The other way is called Thomas precession. It too is a relativistic effect. Because of time dilation an observer at the nucleus and an observer at rest on the electron would disagree about the amount of time it takes for one particle to make a complete revolution about the other. If the observer on the electron calls this time interval T, then an observer on the nucleus will find it to be $T^{\prime}=\gamma T$, where $\gamma=(1-v^2/c^2)^{-1/2}$ and v is the speed of the electron about the nucleus. Now, in the rest frame of the electron, the spin vector maintains its direction in space, so that to the observer on the nucleus, this spin vector appears to precess at a rate equal to the difference between the two angular velocities $2\pi/T$ and $2\pi/T^{\prime}$. The Thomas precession frequency turns out to be half that of the Larmor precession frequency and of the opposite sign.

Both of these effects couple the electron spin to its orbital motion.
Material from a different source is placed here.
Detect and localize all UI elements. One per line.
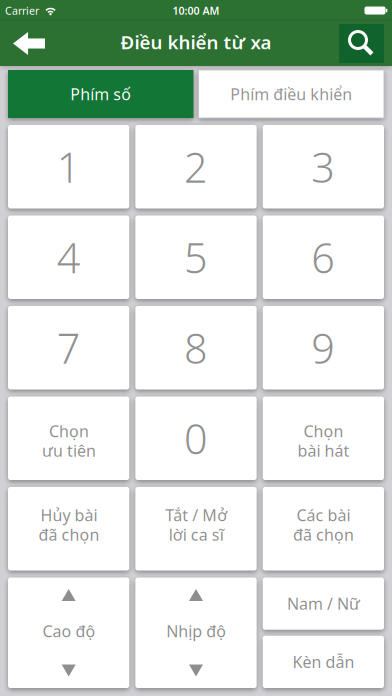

Putting these two effects together leads to a spin-orbit coupling term in the Hamiltonian:

\begin{displaymath}H=-\frac{\hbar^2}{2m}\nabla^2 - \frac{Ze^2}{r}+\frac{Ze^2}{2m^2c^2r^3}
\vec{S}\cdot\vec{L}
\end{displaymath} (13)

where $\vec{S}\cdot\vec{L}$ is an operator with units of angular momentum squared ($\hbar^2$). This extra term in the Hamiltonian splits the degenerate energy level for a given value of n into several degenerate levels. The splittings are of order 1 part in 104. ( $\Delta E\sim \vert E_{n}\vert\alpha^2$, where the fine structure constant $\alpha=e^2/\hbar c\approx 1/137$. So $\alpha^2\approx 1/20,000$.) These small splittings lead to fine structure in the spectral lines.

Because spin and orbital angular momentum are coupled together Lz and Sz are not conserved, though L2 and S2 are conserved. ( [S2,H]=[L2,H]=0 but $[S_z,H]\neq 0$ and $[L_z, H]\neq 0$). So $\ell$ and s are good quantum numbers, but $m_{\ell}$ and ms are not. But the total angular momentum $\vec{J}=\vec{L}+\vec{S}$is conserved and therefore, j and mJ are good quantum numbers. (see lecture 2)

Many Electron Atom
Other sources of energy level splitting
There are several other sources of electron level splitting. For example, there is also another small relatistic correction to the energy due to the fact that in special relativity, the energy

\begin{displaymath}E=\sqrt{p^2 c^2 +m^2 c^4}
\end{displaymath} (14)

This shifts the energy levels by the same order of magnitude as spin-orbit coupling.

When there are many electrons, dipole-dipole (spin-spin) interactions between the electrons as well as the electrostatic Coulomb interactions between them lead to energy splittings.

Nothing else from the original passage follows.